Un altro grande problema è che anche gli artisti sono costretti in un certo senso a introiettare queste norme moralistiche vigenti. Io stesso sento di avere il freno a mano tirato, se voglio che la mia esistenza social non venga oscurata dal nazi-algoritmo. Oggi non sarebbe più concepibile una canzone come Piccina di Leo Ferré, dove il poeta metteva in note e parole una sua passione per una giovane fanciulla “col codice penale tra le gambe”. Leo Ferré probabilmente verrebbe arrestato, come verrebbero arrestati Marco Risi e Jerry Calà per il film Colpo di fulmine, un film del 1985 dove un trentenne si innamora di una bambina. Siamo costretti a rimpiangere anche gli anni Ottanta, gli anni del riflusso! Ecco come siamo messi.

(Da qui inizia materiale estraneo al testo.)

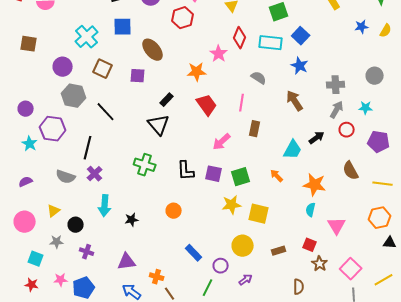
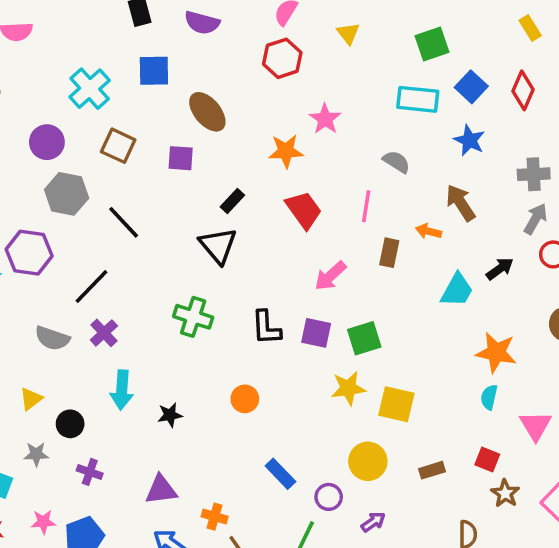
red hexagon: (183, 18) -> (282, 58), moved
red diamond: (240, 38) -> (523, 90), moved
black line: (88, 148) -> (91, 287), turned 30
orange arrow: (277, 176) -> (428, 231), moved, turned -32

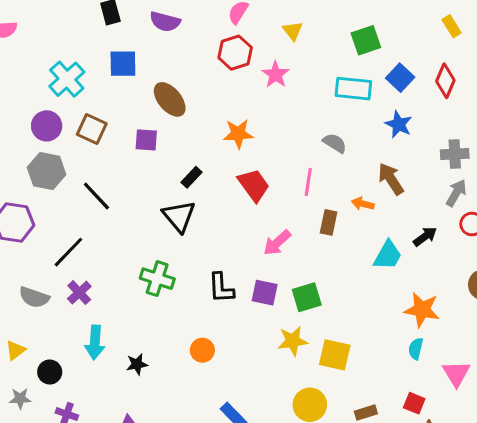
pink star: (325, 119) -> (276, 75), moved
purple circle: (47, 142) -> (47, 126), moved

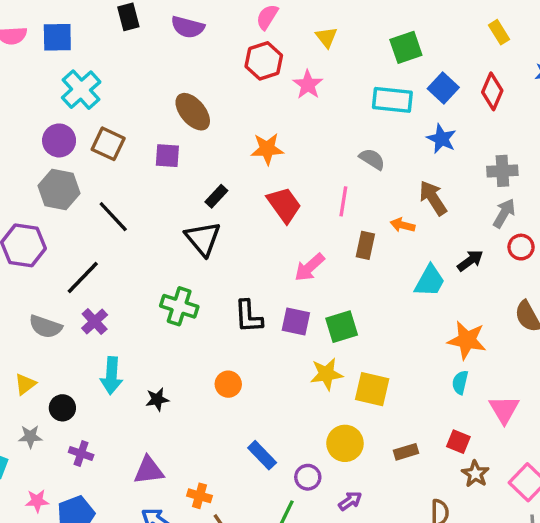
blue square: (123, 64) -> (57, 37), moved

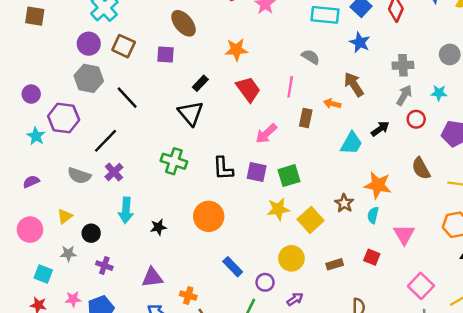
orange circle: (228, 384) -> (209, 216), size x1.6
yellow square: (372, 389) -> (311, 220), turned 35
brown star: (475, 474) -> (344, 203), moved

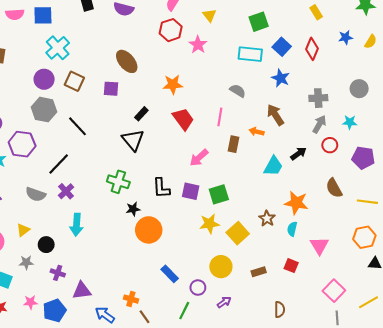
black star: (158, 227) -> (133, 209), moved
purple triangle: (152, 278) -> (82, 291), moved

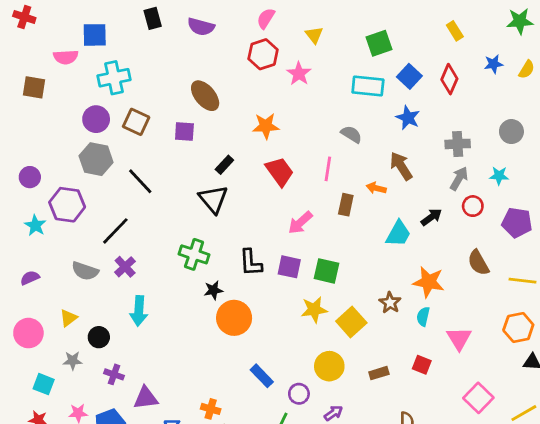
pink semicircle: (15, 14) -> (66, 57), moved
cyan cross: (58, 48) -> (114, 78), turned 30
green square: (219, 194) -> (327, 271), turned 30

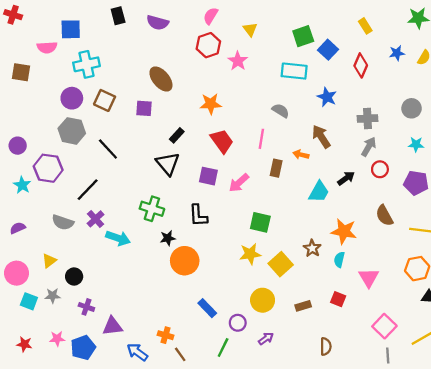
blue square: (409, 76) -> (328, 50), moved
cyan star: (499, 176) -> (416, 144), moved
purple square: (289, 267) -> (208, 176), moved
cyan arrow: (139, 311) -> (118, 238), moved, turned -75
cyan square: (44, 384) -> (29, 301), moved

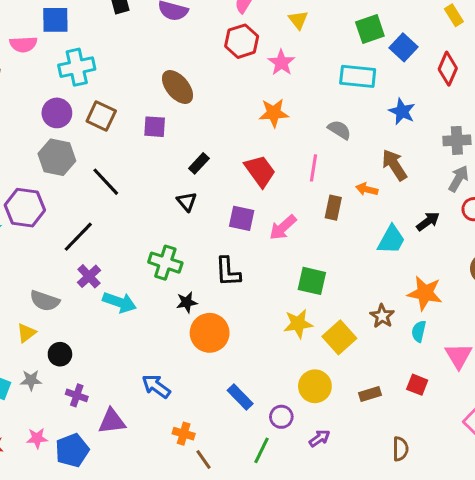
orange star: (211, 104) -> (274, 113), moved
black triangle: (168, 164) -> (187, 202), size x0.6
gray semicircle: (63, 222) -> (45, 301), moved
blue arrow: (137, 352) -> (156, 386), moved

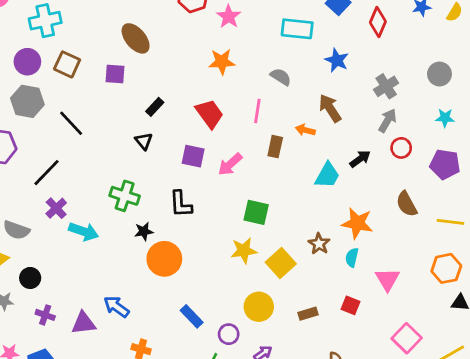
gray cross: (457, 140) -> (386, 86), turned -30
purple triangle: (112, 421) -> (84, 323), moved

Per non parlare delle poesie “pedofile” di Sandro Penna, ma che dico Sandro Penna, nemmeno i film di Pierino o le trasmissioni di Umberto Smaila sarebbero concepibili. Questo lo chiamate progresso? Io no. Mi sorprende che venga ancora studiato Freud e il suo bambino perverso-polimorfo, non credo che il nazi-algoritmo sia in grado di capire cosa intendesse Freud con la parola “perversione” legata all’infanzia. Un poeta o un artista non può più essere libero di esprimere il fondo oscuro dell’animo umano e le sue contraddizioni, pena la damnatio memoriae. Il moralismo del nazi-algortimo regna sovrano e vuole un’umanità limpida, senza microbi, senza recessi, uno specchio vuoto in cui possa perpetuarsi la mercificazione sterilizzante dello spirito umano, messo appunto “sotto spirito” come una ciliegina qualsiasi. I nuovi talebani siamo noi. E non c’è più libertà, ma il suo fantasma.

Adesso un artista deve essere “asocial”, lontano da tutti, dimenticato, ignorato, non visibile. La verità e l’ironia non sono più il nostro pane quotidiano (stavo per scrivere “pene”). La castrazione a tutti i livelli agisce tra di noi. Farina deve diventare Farinelli, un cantante lirico castrato. Ethel perdonami, non sono così coraggioso da affrontare l’esclusione e l’esilio digitale, sai dirmi dove sono finite quelle bellissime forbici che mi aveva regalato il mio amico Stefano? Non le trovo più. Dannazione! Zac, un taglio netto e via! Così si risolvono tutti i problemi, così il nazi-algoritmo mi accoglierà tra le sue schiere di bravi ometti che non devono disturbare il guidatore… verso il nazi-baratro.